One such statement commonly used in other languages is a loop. You would like to repeat some code over and over again while some condition is true. In Maylee, you can create such a loop using syntax as follows:



(syntax (while) // we have to declare "while" to be a keyword

// define the pattern to use for our while loop
( (while (bool condition) body)

// define what to rewrite the above pattern into
(if
condition
(begin
body
(while condition body)))))


Notice how the definition is recursive! Maylee embraces recursive definitions and the compiler has many sophisticated techniques for recognizing recursive forms, analyzing them and then speeding them up.

Now that we have introduced into Maylee the ability to loop and we can use it as follows:



(int i 0)
(while (i < 4)
(begin
(printLine i)
(i = (i + 1))))

Output:
0
1
2
3


We can build upon our while loop, introducing a counter loop:



(syntax (for = to) // a bunch of keywords our pattern will use

// the pattern
((for (identifier i) = (int lower) to (int upper) body)

// the rewrite rule
(begin
(int i lower)
(while (i <= upper)
(begin
body
(i = (i + 1)))))


Now we can rewrite the previous example as follows:



(for i = 0 to 3
(printLine i))

Output:
0
1
2
3


This just touches the surface of the types of structures one can create in Maylee.
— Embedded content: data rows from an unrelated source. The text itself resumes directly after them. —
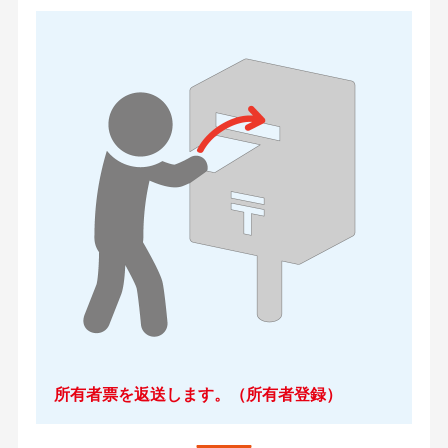
所有者票を返送します。（所有者登録）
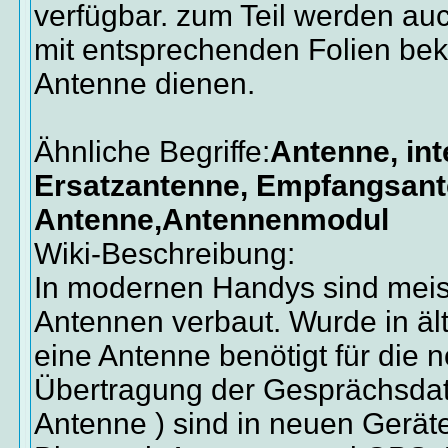
verfügbar. zum Teil werden au
mit entsprechenden Folien bekl
Antenne dienen.
Ähnliche Begriffe:
Antenne, int
Ersatzantenne, Empfangsan
Antenne,Antennenmodul
Wiki-Beschreibung:
In modernen Handys sind meis
Antennen verbaut. Wurde in äl
eine Antenne benötigt für die 
Übertragung der Gesprächsda
Antenne ) sind in neuen Gerät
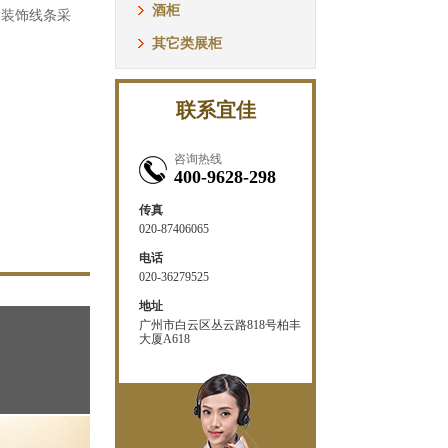
酒柜
和装饰线条采
其它类展柜
联系宜佳
咨询热线
400-9628-298
传真
020-87406065
电话
020-36279525
地址
广州市白云区丛云路818号柏丰
大厦A618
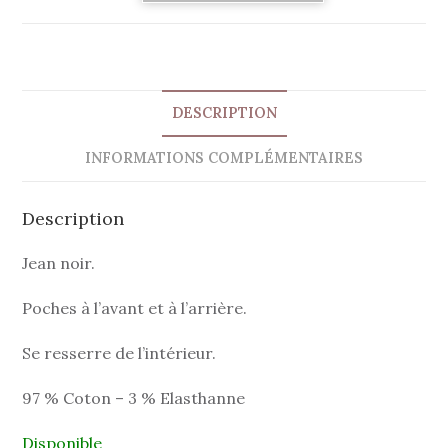
DESCRIPTION
INFORMATIONS COMPLÉMENTAIRES
Description
Jean noir.
Poches à l’avant et à l’arrière.
Se resserre de l’intérieur.
97 % Coton – 3 % Elasthanne
Disponible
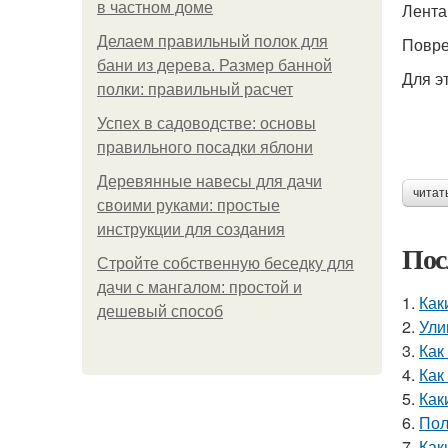
в частном доме
Лента
Делаем правильный полок для
Повре
бани из дерева. Размер банной
Для э
полки: правильный расчет
Успех в садоводстве: основы
правильного посадки яблони
Деревянные навесы для дачи
читат
своими руками: простые
инструкции для создания
Пос
Стройте собственную беседку для
дачи с мангалом: простой и
1.
Как
дешевый способ
2.
Ули
3.
Как
4.
Как
5.
Как
6.
Пол
7.
Как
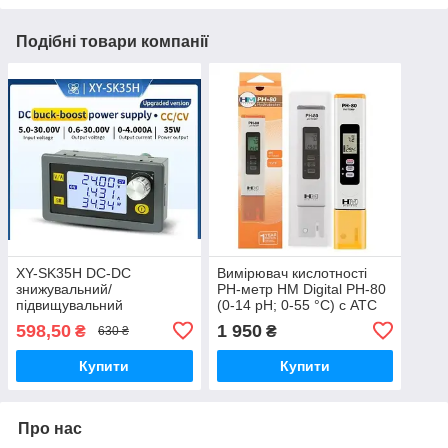
Подібні товари компанії
XY-SK35H DC-DC
Вимірювач кислотності
знижувальний/
PH-метр HM Digital PH-80
підвищувальний
(0-14 pH; 0-55 °C) с АТС
регульований модуль 0.6-
598,50
1 950
₴
₴
630 ₴
30 В 4 А 80 Вт CV/CC
Лабораторний блок
Купити
Купити
живлення
Про нас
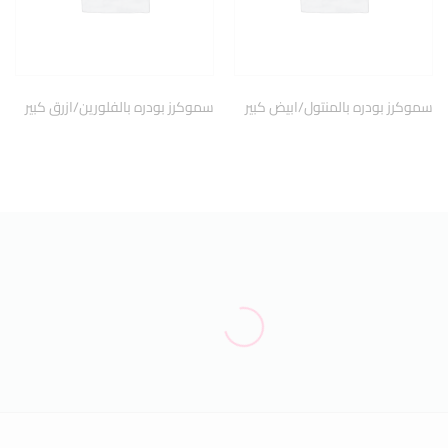
سموكرز بودره بالمنتول/ابيض كبير
سموكرز بودره بالفلورين/ازرق كبير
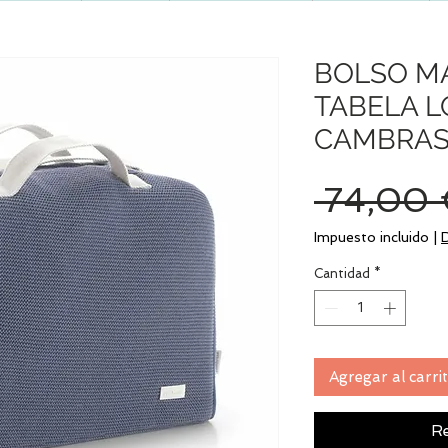
BOLSO M
TABELA 
CAMBRAS
 74,00 
Impuesto incluido
|
Cantidad
*
Agregar al carri
Re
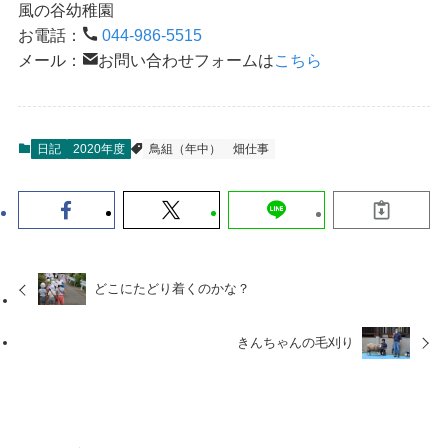
風の谷幼稚園
お電話：
044-986-5515
メール：
お問い合わせフォームは
こちら
日記
2020年度
鳥組（年中）
畑仕事
どこにたどり着くのかな？
きんちゃんの毛刈り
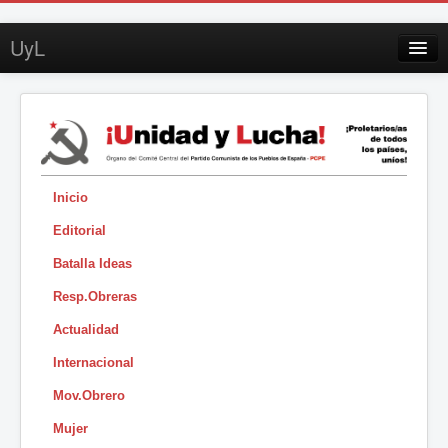
UyL
Contacto
Suscripción
Sobre UyL
Edición impresa
Inicio
Editorial
Buscar
Batalla Ideas
Sesión
Resp.Obreras
|
Actualidad
Internacional
Mov.Obrero
Mujer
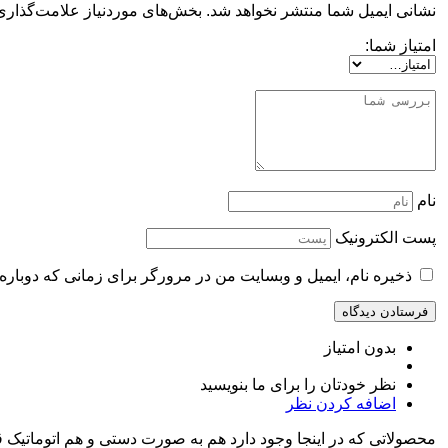
نشانی ایمیل شما منتشر نخواهد شد.
بخش‌های موردنیاز علامت‌گذاری
امتیاز شما:
نام
پست الکترونیک
ذخیره نام، ایمیل و وبسایت من در مرورگر برای زمانی که دوباره
بدون امتیاز
نظر خودتان را برای ما بنویسید
اضافه کردن نظر
محصولاتی که در اینجا وجود دارد هم به صورت دستی و هم اتوماتیک 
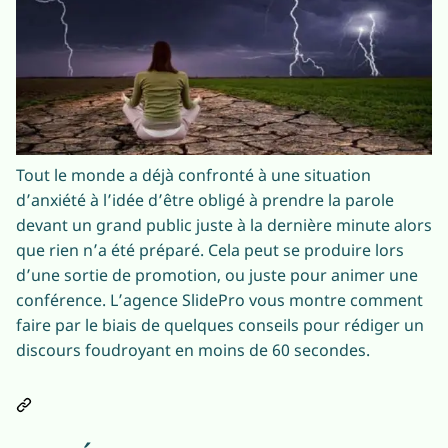
Tout le monde a déjà confronté à une situation
d’anxiété à l’idée d’être obligé à prendre la parole
devant un grand public juste à la dernière minute alors
que rien n’a été préparé. Cela peut se produire lors
d’une sortie de promotion, ou juste pour animer une
conférence. L’agence SlidePro vous montre comment
faire par le biais de quelques conseils pour rédiger un
discours foudroyant en moins de 60 secondes.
The whole point is that if you notice you're doing something repeatedly while programming, then consider analyzing the structure and pattern of your code, and abstract it away as a syntactic form. This way you can make use of the idea without having to type so much code, which can lead to errors and frustrations. Object-oriented programming, template meta-programming, aspect-oriented programming, you name it, all of these can be defined in an elegent manner using Maylee syntactic forms. So instead of having to wait for the next version of C# or Java or God knows what other language to implement a feature you wish existed, you can just create and implement that feature yourself in a way that is most comfortable for you to use.

Suggestions and questions are always welcome!

/swings from tree
//picks lice from packmate's hair
///gets eaten by crocodile, while trying to get a drink of water

This looks fascinating, Kranar. It's really cool that Microsoft has taken an interest in it, as well. Something like this might well keep people like myself from going into a self-induced coma at the very thought of programming anything! ;)
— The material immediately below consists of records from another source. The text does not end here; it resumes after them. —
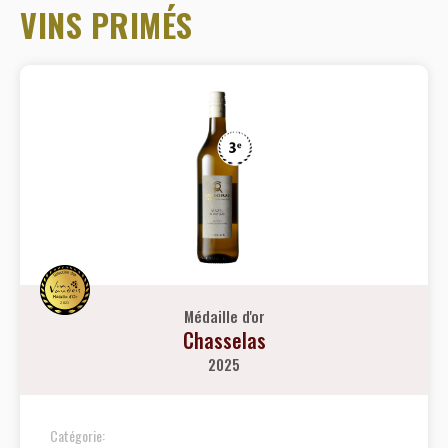
VINS PRIMÉS
Médaille d'or
Chasselas
2025
Catégorie:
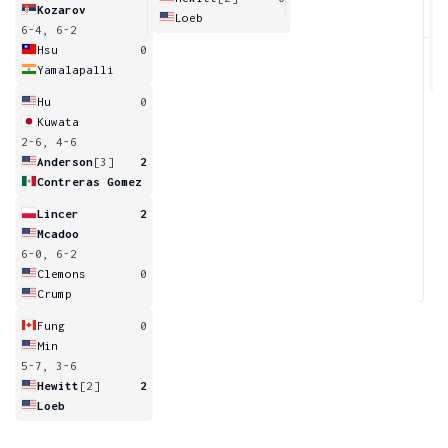
Kozarov
Loeb
6-4, 6-2
4
Hsu
0
Yamalapalli
Hu
0
Kuwata
2-6, 4-6
Anderson
[3]
2
Contreras Gomez
Lincer
2
Mcadoo
6-0, 6-2
Clemons
0
Crump
Fung
0
Min
5-7, 3-6
Hewitt
[2]
2
Loeb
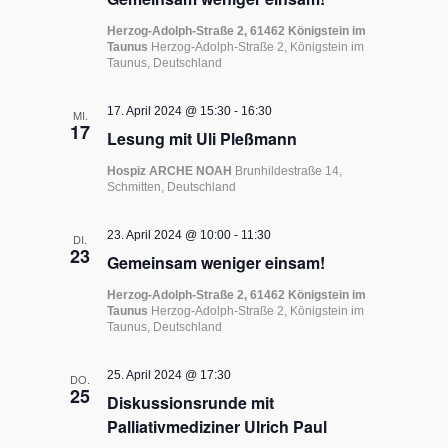
Herzog-Adolph-Straße 2, 61462 Königstein im
Taunus
Herzog-Adolph-Straße 2, Königstein im
Taunus, Deutschland
17. April 2024 @ 15:30
-
16:30
MI.
17
Lesung mit Uli Pleßmann
Hospiz ARCHE NOAH
Brunhildestraße 14,
Schmitten, Deutschland
23. April 2024 @ 10:00
-
11:30
DI.
23
Gemeinsam weniger einsam!
Herzog-Adolph-Straße 2, 61462 Königstein im
Taunus
Herzog-Adolph-Straße 2, Königstein im
Taunus, Deutschland
25. April 2024 @ 17:30
DO.
25
Diskussionsrunde mit
Palliativmediziner Ulrich Paul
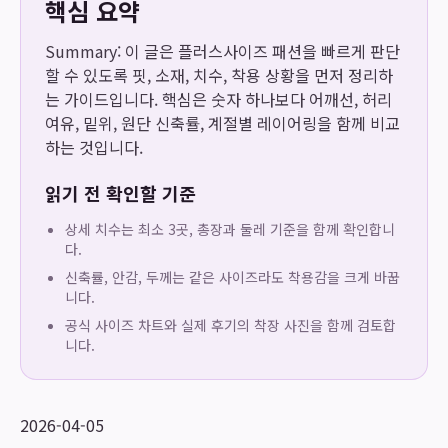
핵심 요약
Summary: 이 글은 플러스사이즈 패션을 빠르게 판단
할 수 있도록 핏, 소재, 치수, 착용 상황을 먼저 정리하
는 가이드입니다. 핵심은 숫자 하나보다 어깨선, 허리
여유, 밑위, 원단 신축률, 계절별 레이어링을 함께 비교
하는 것입니다.
읽기 전 확인할 기준
상세 치수는 최소 3곳, 총장과 둘레 기준을 함께 확인합니
다.
신축률, 안감, 두께는 같은 사이즈라도 착용감을 크게 바꿉
니다.
공식 사이즈 차트와 실제 후기의 착장 사진을 함께 검토합
니다.
2026-04-05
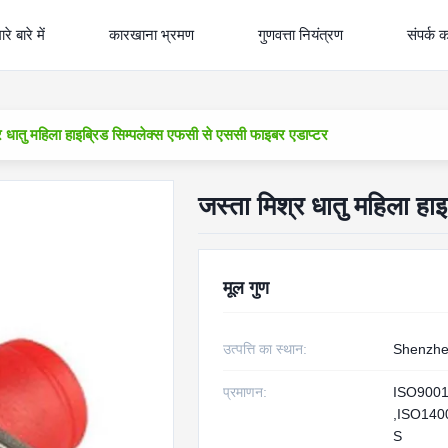
रे बारे में
कारखाना भ्रमण
गुणवत्ता नियंत्रण
संपर्क क
र धातु महिला हाइब्रिड सिम्पलेक्स एफसी से एससी फाइबर एडाप्टर
जस्ता मिश्र धातु महिला हा
मूल गुण
उत्पत्ति का स्थान:
Shenzhe
प्रमाणन:
ISO9001
,ISO140
S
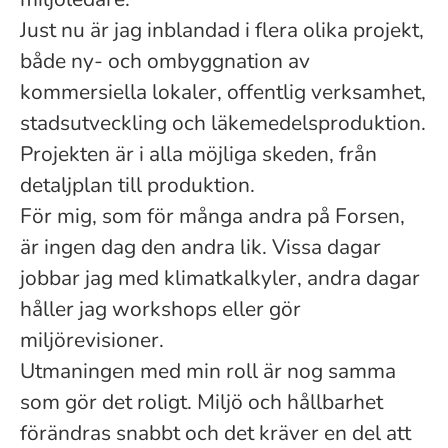
Just nu är jag inblandad i flera olika projekt,
både ny- och ombyggnation av
kommersiella lokaler, offentlig verksamhet,
stadsutveckling och läkemedelsproduktion.
Projekten är i alla möjliga skeden, från
detaljplan till produktion.
För mig, som för många andra på Forsen,
är ingen dag den andra lik. Vissa dagar
jobbar jag med klimatkalkyler, andra dagar
håller jag workshops eller gör
miljörevisioner.
Utmaningen med min roll är nog samma
som gör det roligt. Miljö och hållbarhet
förändras snabbt och det kräver en del att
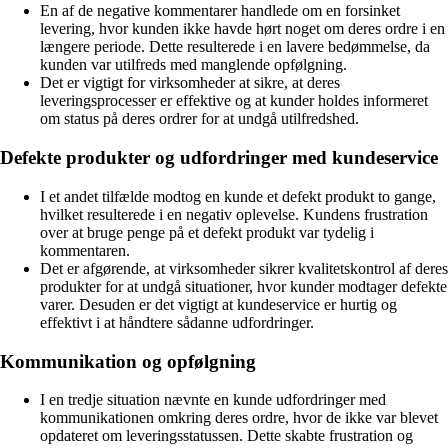
En af de negative kommentarer handlede om en forsinket
levering, hvor kunden ikke havde hørt noget om deres ordre i en
længere periode. Dette resulterede i en lavere bedømmelse, da
kunden var utilfreds med manglende opfølgning.
Det er vigtigt for virksomheder at sikre, at deres
leveringsprocesser er effektive og at kunder holdes informeret
om status på deres ordrer for at undgå utilfredshed.
Defekte produkter og udfordringer med kundeservice
I et andet tilfælde modtog en kunde et defekt produkt to gange,
hvilket resulterede i en negativ oplevelse. Kundens frustration
over at bruge penge på et defekt produkt var tydelig i
kommentaren.
Det er afgørende, at virksomheder sikrer kvalitetskontrol af deres
produkter for at undgå situationer, hvor kunder modtager defekte
varer. Desuden er det vigtigt at kundeservice er hurtig og
effektivt i at håndtere sådanne udfordringer.
Kommunikation og opfølgning
I en tredje situation nævnte en kunde udfordringer med
kommunikationen omkring deres ordre, hvor de ikke var blevet
opdateret om leveringsstatussen. Dette skabte frustration og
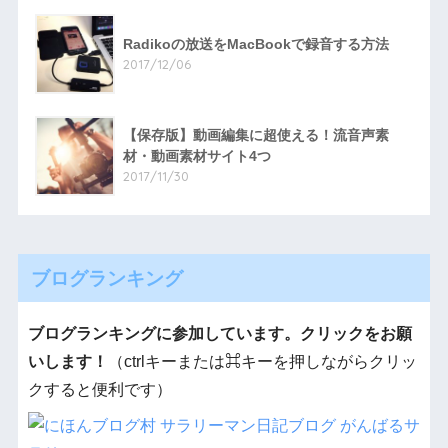
Radikoの放送をMacBookで録音する方法
2017/12/06
【保存版】動画編集に超使える！流音声素
材・動画素材サイト4つ
2017/11/30
ブログランキング
ブログランキングに参加しています。クリックをお願
いします！
（ctrlキーまたは⌘キーを押しながらクリッ
クすると便利です）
(syntax (for = to) // a bunch of keywords our pattern will use

// the pattern
((for (identifier i) = (int lower) to (int upper) body)
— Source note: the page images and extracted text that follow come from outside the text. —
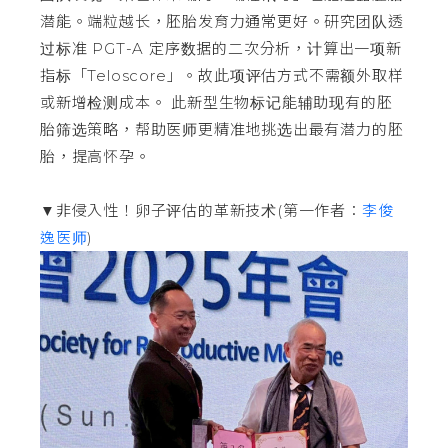
潜能。端粒越长，胚胎发育力通常更好。研究团队透
过标准 PGT-A 定序数据的二次分析，计算出一项新
指标「Teloscore」。故此项评估方式不需额外取样
或新增检测成本。 此新型生物标记能辅助现有的胚
胎筛选策略，帮助医师更精准地挑选出最有潜力的胚
胎，提高怀孕。
▼非侵入性！卵子评估的革新技术(第一作者：
李俊
逸医师
)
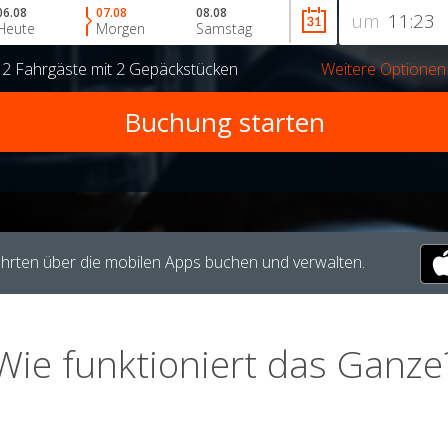
06.08
07.08
08.08
um
Heute
Morgen
Samstag
r
2 Fahrgäste
mit
2 Gepäckstücken
Weitere Optionen
hrten über die mobilen Apps buchen und verwalten.
Wie funktioniert das Ganze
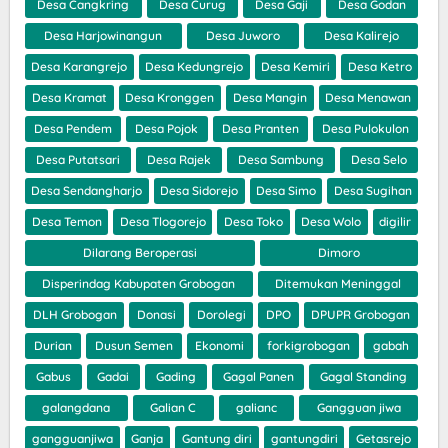
Desa Cangkring
Desa Curug
Desa Gaji
Desa Godan
Desa Harjowinangun
Desa Juworo
Desa Kalirejo
Desa Karangrejo
Desa Kedungrejo
Desa Kemiri
Desa Ketro
Desa Kramat
Desa Kronggen
Desa Mangin
Desa Menawan
Desa Pendem
Desa Pojok
Desa Pranten
Desa Pulokulon
Desa Putatsari
Desa Rajek
Desa Sambung
Desa Selo
Desa Sendangharjo
Desa Sidorejo
Desa Simo
Desa Sugihan
Desa Temon
Desa Tlogorejo
Desa Toko
Desa Wolo
digilir
Dilarang Beroperasi
Dimoro
Disperindag Kabupaten Grobogan
Ditemukan Meninggal
DLH Grobogan
Donasi
Dorolegi
DPO
DPUPR Grobogan
Durian
Dusun Semen
Ekonomi
forkigrobogan
gabah
Gabus
Gadai
Gading
Gagal Panen
Gagal Standing
galangdana
Galian C
galianc
Gangguan jiwa
gangguanjiwa
Ganja
Gantung diri
gantungdiri
Getasrejo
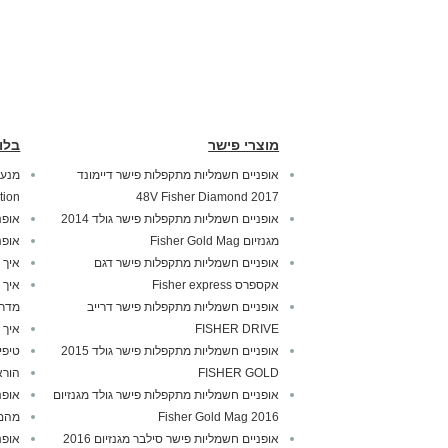
מוצרי פישר
בלו
אופניים חשמליות מתקפלות פישר דיימונד
tion
2017 48V Fisher Diamond
אופניים חשמליות מתקפלות פישר גולד 2014
אופנ
מגנזיום Fisher Gold Mag
אופנ
אופניים חשמליות מתקפלות פישר דגם
איך 
אקספרס Fisher express
איך 
אופניים חשמליות מתקפלות פישר דרייב
מדרי
FISHER DRIVE
איך 
אופניים חשמליות מתקפלות פישר גולד 2015
טיפי
FISHER GOLD
הורא
אופניים חשמליות מתקפלות פישר גולד מגנזיום
אופנ
2016 Fisher Gold Mag
מהם 
אופניים חשמליות פישר סילבר מגנזיום 2016
אופנ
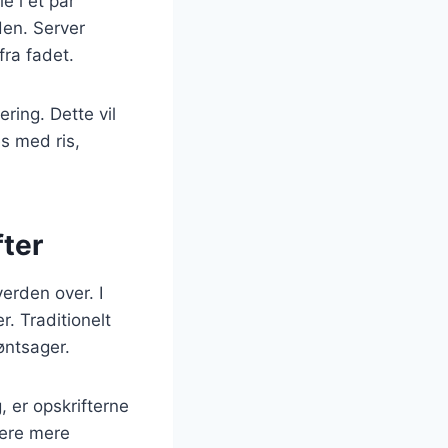
e i et par
den. Server
ra fadet.
ering. Dette vil
s med ris,
fter
verden over. I
. Traditionelt
øntsager.
 er opskrifterne
udere mere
How does the thing know to recognize the (for = to) part but not the numbers one would have in there? By which I mean, how does it get (for = to) from (for x = 2 to 3)? Does it really check for the pattern?

Yep, the program does pattern matching.

You basically provide a pattern for Maylee to match, and what Maylee should rewrite that pattern into. Then every single time you use that pattern, Maylee will recognize it and rewrite it until it becomes one of the built in patterns.

So the built in statement for adding two numbers is:

(add x y)

But most people probably prefer writing it like x + y. So you just tell Maylee...



(syntax (+)

// the pattern
(((int left) + (int right))

// the rewrite rule
(add left right)))


Now every time Maylee comes across something like:

(x + y)

It rewrites it into:

(add x y)

The two become identical.

The patterns I provided as examples are just very simple examples of commonly used things. There are very extensive pattern matching rules you can define to simplify what would otherwise be very cumbersome tasks.

Heck, you can even write syntax rules to make writing syntax rules easier. Consider the following rule which will make an infix version of an operator.



(syntax (infix)
((infix (identifier symbol) ((int left int right) -> int operation))

(syntax (symbol)
(((int left) symbol (int right))
(operation left right)))))


It's a syntax rule that creates a syntax rule. Now you can do stuff like this:

(infix + add)
(infix - sub)
(infix * mul)
(infix / div)

And with these 4 statements you have infix versions of all your arithemtic operations, so you can do (a / b), or (a * b) or (a - b), or even make up some of your own like:

(infix # somewhackoperation)

(a # b)


Maylee is all about defining patterns that you commonly use when you program, and packaging them into concepts that you can use over and over again in a very easy manner.

After years of programming, my dream has finally come true. I am now a Microsoft employee. My first day of work as a Software Design Engineer has been great. After the new employee orientation I went to meet my team of developers who were having their weekly meeting at a brewery. I introduced myself and we quickly jumped into discussing software architecture and the state of various projects. All this while enjoying a very large meal at MS's expense. One of the odd curiosities about orientation is that in the MS book, it states that not only is it against policy to take pictures of the interior of any MS building for security purposes, but it is also against policy to take a picture of Bill Gate's parking spot!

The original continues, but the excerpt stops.